Question

In: Finance

The following data represent the probability distribution of the holding period returns for an investment in...

The following data represent the probability distribution of the holding period returns for an investment in Lazy Rapids Kayaks (LARK) stock.

State of the Economy Scenario #(s) Probability, p(s) HPR
Boom 1 0.328 30.00%
Normal growth 2 0.402 9.40%
Recession 3 0.27 -18.30%

a. What is the expected return on LARK? (Round your answer to 2 decimal places.)

Expected return               %

b.
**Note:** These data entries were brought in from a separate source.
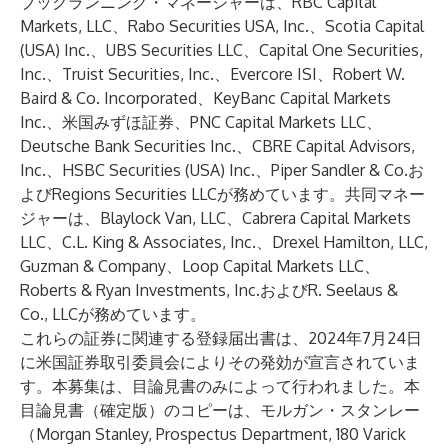
ブックランニング・マネージャーは、RBC Capital
Markets, LLC、Rabo Securities USA, Inc.、Scotia Capital
(USA) Inc.、UBS Securities LLC、Capital One Securities,
Inc.、Truist Securities, Inc.、Evercore ISI、Robert W.
Baird & Co. Incorporated、KeyBanc Capital Markets
Inc.、米国みずほ証券、PNC Capital Markets LLC、
Deutsche Bank Securities Inc.、CBRE Capital Advisors,
Inc.、HSBC Securities (USA) Inc.、Piper Sandler & Co.お
よびRegions Securities LLCが務めています。共同マネー
ジャーは、Blaylock Van, LLC、Cabrera Capital Markets
LLC、C.L. King & Associates, Inc.、Drexel Hamilton, LLC,
Guzman & Company、Loop Capital Markets LLC、
Roberts & Ryan Investments, Inc.およびR. Seelaus &
Co., LLCが務めています。
これらの証券に関連する登録届出書は、2024年7月24日
に米国証券取引委員会によりその発効が宣言されていま
す。本募集は、目論見書のみによって行われました。本
目論見書（確定版）のコピーは、モルガン・スタンレー
（Morgan Stanley, Prospectus Department, 180 Varick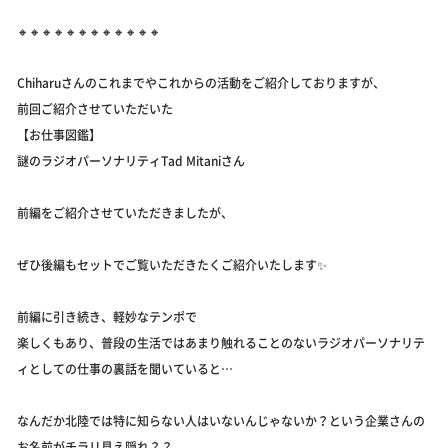
🔸🔸🔸🔸🔸🔸🔸🔸🔸🔸🔸🔸
Chiharuさんのこれまでやこれからの活動をご紹介しておりますが、
前回ご紹介させていただいた
【お仕事図鑑】
謎のラジオパーソナリティTad Mitaniさん
前編をご紹介させていただきましたが、
ぜひ後編もセットでご覧いただきたくご紹介いたします✨
前編に引き続き、軽妙なテンポで
楽しくもあり、普段の生活ではあまり触れることのないラジオパーソナリテ
ィとしての仕事の裏話を聞いていると…
なんだか北陸では特に知らない人はいないんじゃないか？という企業さんの
お名前がチラリ見え隠れ？？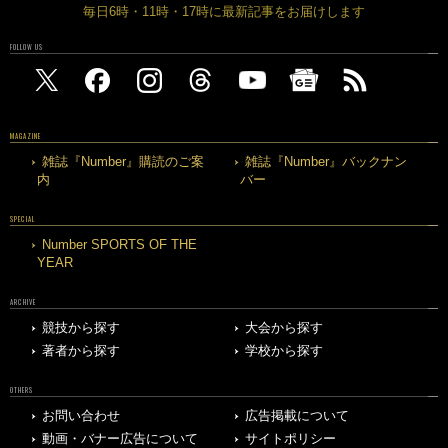
毎日6時・11時・17時に最新記事をお届けします
FOLLOW US
MAGAZINE
雑誌『Number』購読のご案
雑誌『Number』バックナン
内
バー
SPECIAL
Number SPORTS OF THE
YEAR
ARCHIVE
競技から探す
大会から探す
著者から探す
学校から探す
OTHERS
お問い合わせ
広告掲載について
動画・バナー広告について
サイトポリシー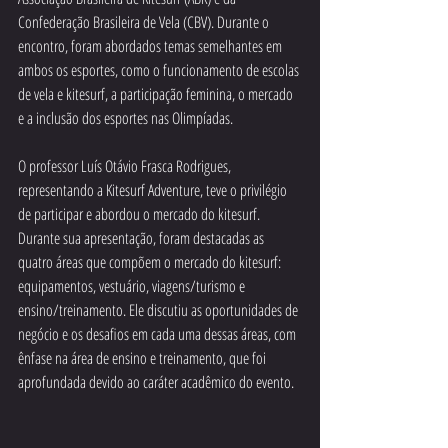
Confederação Brasileira de Vela (CBV). Durante o 
encontro, foram abordados temas semelhantes em 
ambos os esportes, como o funcionamento de escolas 
de vela e kitesurf, a participação feminina, o mercado 
e a inclusão dos esportes nas Olimpíadas.
O professor Luís Otávio Frasca Rodrigues, 
representando a Kitesurf Adventure, teve o privilégio 
de participar e abordou o mercado do kitesurf. 
Durante sua apresentação, foram destacadas as 
quatro áreas que compõem o mercado do kitesurf: 
equipamentos, vestuário, viagens/turismo e 
ensino/treinamento. Ele discutiu as oportunidades de 
negócio e os desafios em cada uma dessas áreas, com 
ênfase na área de ensino e treinamento, que foi 
aprofundada devido ao caráter acadêmico do evento.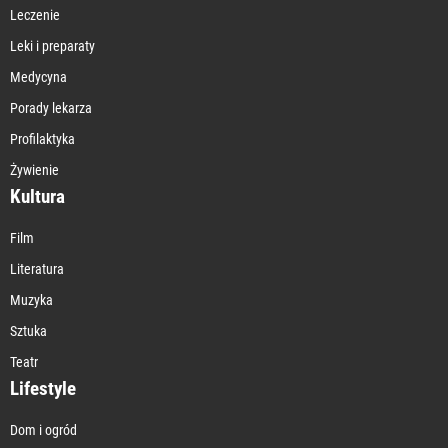
Leczenie
Leki i preparaty
Medycyna
Porady lekarza
Profilaktyka
Żywienie
Kultura
Film
Literatura
Muzyka
Sztuka
Teatr
Lifestyle
Dom i ogród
What is the standard deviation of the returns on LARK? (Round your answer to 2 decimal places.)

Standard deviation              %

Solutions

Expert Solution

A) Expected return = probability × return

= 0.328 × 30% + 0.402 × 9.40% + 0.27 × (-18.30%)

= 9.84% + 3.78% - 4.94%

= 8.68%

B) Standard deviation= √ probability (return - expected return)^2

= √ 0.328 × (0.30 - 0.0868)^2 + 0.402 (0.0940 - 0.0868)^2 + 0.27 (-0.1830 - 0.0868)^2

= √ 0.328 (0.2132)^2 + 0.402 (0.0072)^2 + 0.27 (-0.2698)^2

= √ 0.328 (0.04545) + 0.402 ( 0.00005184) + 0.27 (0.07279)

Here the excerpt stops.